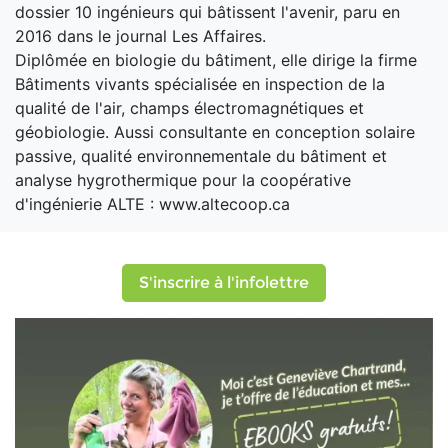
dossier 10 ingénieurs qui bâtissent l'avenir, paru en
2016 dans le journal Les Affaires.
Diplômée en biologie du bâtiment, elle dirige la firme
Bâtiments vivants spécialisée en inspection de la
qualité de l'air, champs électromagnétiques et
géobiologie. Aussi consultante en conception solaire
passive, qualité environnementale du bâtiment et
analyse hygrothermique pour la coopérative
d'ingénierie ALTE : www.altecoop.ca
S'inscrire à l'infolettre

...

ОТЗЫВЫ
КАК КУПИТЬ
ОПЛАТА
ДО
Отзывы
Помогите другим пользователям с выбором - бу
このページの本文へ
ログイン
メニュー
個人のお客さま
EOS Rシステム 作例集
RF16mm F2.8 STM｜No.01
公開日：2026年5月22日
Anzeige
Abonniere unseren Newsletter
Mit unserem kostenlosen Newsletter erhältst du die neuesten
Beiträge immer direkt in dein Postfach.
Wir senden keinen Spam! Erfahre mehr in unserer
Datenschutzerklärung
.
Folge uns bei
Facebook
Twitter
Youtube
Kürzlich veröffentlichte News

> Exercise brief: What number of lines in the listing above hold the string "qualité"? Give that number and nothing else.

> Expected answer: 2